« Je ne suis pas un texte à décrypter, mais un travail à entreprendre » : La Consolation de Philosophie de Boèce face à la tradition de la Satire Ménippée

Por • 1 ene, 2018 • Sección: Filosofía

Tomas Vazquez Rojas

Nous réaliserons, dans ce texte, un travail herméneutique sur La Consolation de Philosophie de Boèce (Boèce 2008), un texte si riche et captivant qu’il marquera la littérature et la philosophie de manière considérable et prendra une place de tout premier ordre dans notre histoire. Notre point de départ—en plus de l’oeuvre elle-même—sera l’interprétation proposée par John Marenbon. Ce dernier soutient que la clé de l’interprétation de la Consolation est son adhérence à la tradition de la Satire Ménippée. Ainsi, l’oeuvre devrait être interprétée comme ayant pour fonction d’explorer les limites de la philosophie : Boèce produit la meilleure consolation que la philosophie peut offrir, mais, conscient des limites de cette pratique, il cherche à faire en sorte que ses lecteurs le soient aussi. Nous tenterons de montrer l’intérêt et les limites de l’approche proposée par Marenbon : le risque de faire de la structure formelle de l’oeuvre la clé de l’interprétation et la part de vérité que Marenbon parvient à démontrer.
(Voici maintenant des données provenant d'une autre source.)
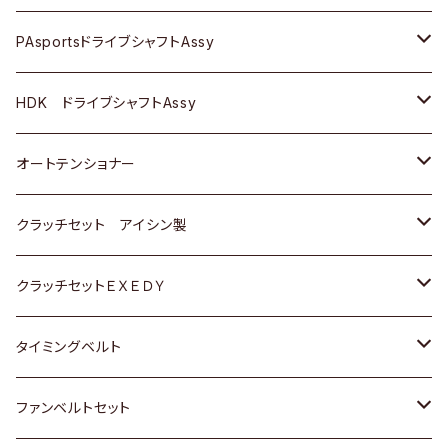
スバル
スバル
三菱
マツダ
ダイハツ
ダイハツ
スズキ
ＢＥＮＺ
ＢＥＮＺ
PAsportsドライブシャフトAssy
ＢＥＮＺ
スバル
三菱
マツダ
マツダ
日産
ＢＭＷ
ＢＭＷ
トヨタ
HDK ドライブシャフトAssy
スバル
三菱
三菱
いすゞ
GOLF
ＷＡＧＥＮ
ホンダ
スズキ
オートテンショナー
スバル
スバル
ダイハツ
ＷＡＧＥＮ
ＶＯＬＶＯ
スズキ
ダイハツ
トヨタ
クラッチセット アイシン製
マツダ
アストロ（シボレー）
日産
日産
ホンダ
クラッチセットＥＸＥＤＹ
三菱
クライスラー
ダイハツ
ホンダ
スズキ
ホンダ
タイミングベルト
スバル
マツダ
マツダ
ダイハツ
スズキ
トヨタ
ファンベルトセット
Nous verrons que la Consolation serait mieux analysée si sa structure formelle était vue comme un moyen permettant à Boèce d’atteindre un certain nombre d’objectifs littéraires, philosophiques et spirituels. Ce que cette œuvre tente de réaliser essentiellement est une tentative d’unification de la philosophie et de la poésie en une relation symbiotique. Une philosophie poétique émerge ainsi, faisant appel à la poésie pour montrer ce qui nous attend à la frontière du raisonnement philosophique et permettant à Boèce, non pas d’offrir une réelle solution, mais de présenter du moins un modèle à travers lequel nous pouvons penser la relation entre la prescience divine et le libre arbitre, malgré les lacunes de nos facultés épistémiques.